(Supplied data begins)

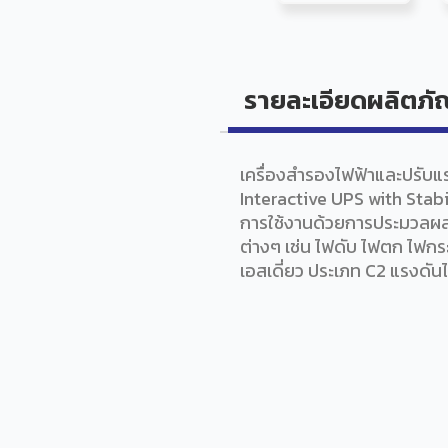
รายละเอียดผลิตภั
เครื่องสำรองไฟฟ้าและปรับแร
Interactive UPS with Stabi
การใช้งานด้วยการประมวลผลด
ต่างๆ เช่น ไฟดับ ไฟตก ไฟ
เอสเดี่ยว ประเภท C2 แรงดั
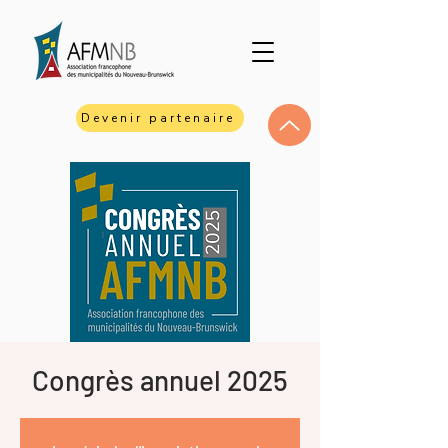
Devenir partenaire
Congrès annuel 2025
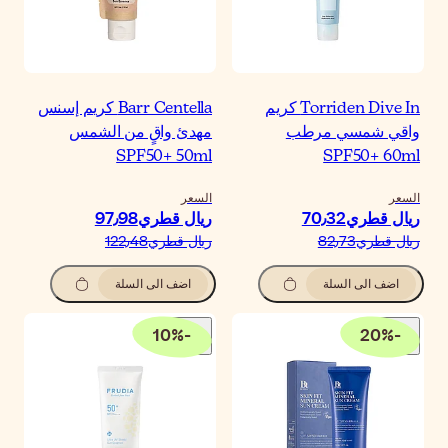
Barr Centella كريم إسنس
هدئ واقٍ من الشمس
SPF50+ 50m
لسعر
يال قطري‏97٫98
يال قطري‏122٫48
اضف الى السلة
10
%
-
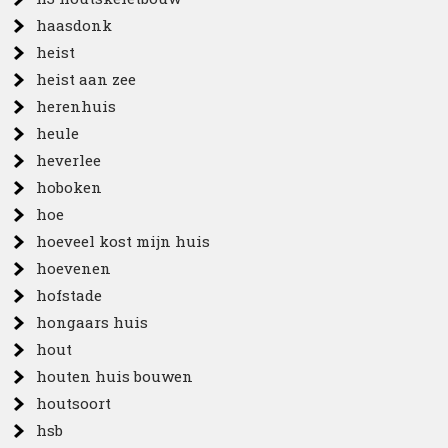
haasdonk
heist
heist aan zee
herenhuis
heule
heverlee
hoboken
hoe
hoeveel kost mijn huis
hoevenen
hofstade
hongaars huis
hout
houten huis bouwen
houtsoort
hsb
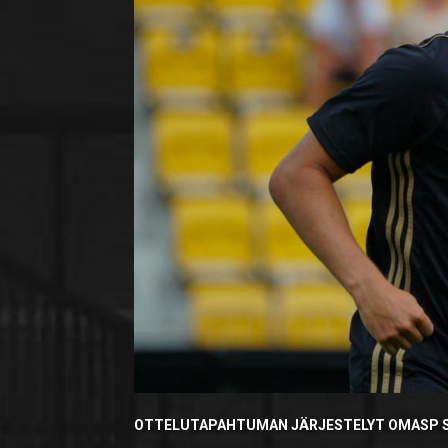
OTTELUTAPAHTUMAN JÄRJESTELYT OMASP S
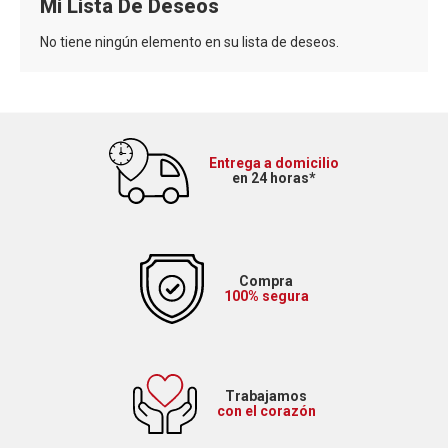
Mi Lista De Deseos
No tiene ningún elemento en su lista de deseos.
Entrega a domicilio
en 24 horas*
Compra
100% segura
Trabajamos
con el corazón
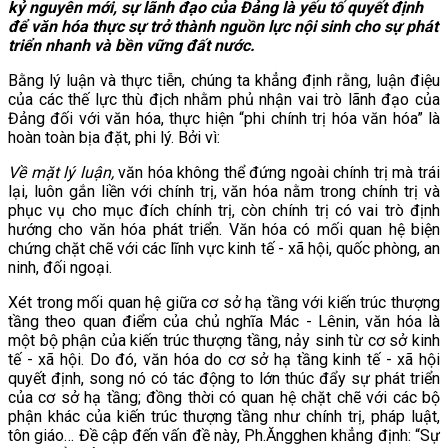
kỷ nguyên mới, sự lãnh đạo của Đảng là yếu tố quyết định
để văn hóa thực sự trở thành nguồn lực nội sinh cho sự phát
triển nhanh và bền vững đất nước.
Bằng lý luận và thực tiễn, chúng ta khẳng định rằng, luận điệu
của các thế lực thù địch nhằm phủ nhận vai trò lãnh đạo của
Đảng đối với văn hóa, thực hiện “phi chính trị hóa văn hóa” là
hoàn toàn bịa đặt, phi lý. Bởi vì:
Về mặt lý luận,
văn hóa không thể đứng ngoài chính trị mà trái
lại, luôn gắn liền với chính trị, văn hóa nằm trong chính trị và
phục vụ cho mục đích chính trị, còn chính trị có vai trò định
hướng cho văn hóa phát triển. Văn hóa
có mối quan hệ biện
chứng chặt chẽ với các lĩnh vực kinh tế - xã hội, quốc phòng, an
ninh, đối ngoại.
Xét trong mối quan hệ giữa cơ sở hạ tầng với kiến trúc thượng
tầng theo quan điểm của chủ nghĩa Mác - Lênin, văn hóa là
một bộ phận của kiến trúc thượng tầng, nảy sinh từ cơ sở kinh
tế - xã hội. Do đó, văn hóa do cơ sở hạ tầng kinh tế - xã hội
quyết định, song nó có tác động to lớn thúc đẩy sự phát triển
của cơ sở hạ tầng; đồng thời có quan hệ chặt chẽ với các bộ
phận khác của kiến trúc thượng tầng như chính trị, pháp luật,
tôn giáo… Đề cập đến vấn đề này, Ph.Ăngghen khẳng định: “Sự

(Supplied data ends)

__Your instructions__. Copy exactly what appears in the entries, beginning with the first line and ending with the line that has "No tiene ningún", but not the pictures.

__Exercise solution__.
รายละเอียดผลิตภั
เครื่องสำรองไฟฟ้าและปรับแร
Interactive UPS with Stabi
การใช้งานด้วยการประมวลผลด
ต่างๆ เช่น ไฟดับ ไฟตก ไฟ
เอสเดี่ยว ประเภท C2 แรงดั
Devenir partenaire
Congrès annuel 2025
Barr Centella كريم إسنس
هدئ واقٍ من الشمس
SPF50+ 50m
لسعر
يال قطري‏97٫98
يال قطري‏122٫48
اضف الى السلة
10
%
-
haasdonk
heist
heist aan zee
herenhuis
heule
heverlee
hoboken
hoe
hoeveel kost mijn huis
hoevenen
hofstade
hongaars huis
hout
houten huis bouwen
houtsoort
hsb
OTTELUTAPAHTUMAN JÄRJESTELYT OMASP S
Mi Lista De Deseos
No tiene ningún elemento en su lista de deseos.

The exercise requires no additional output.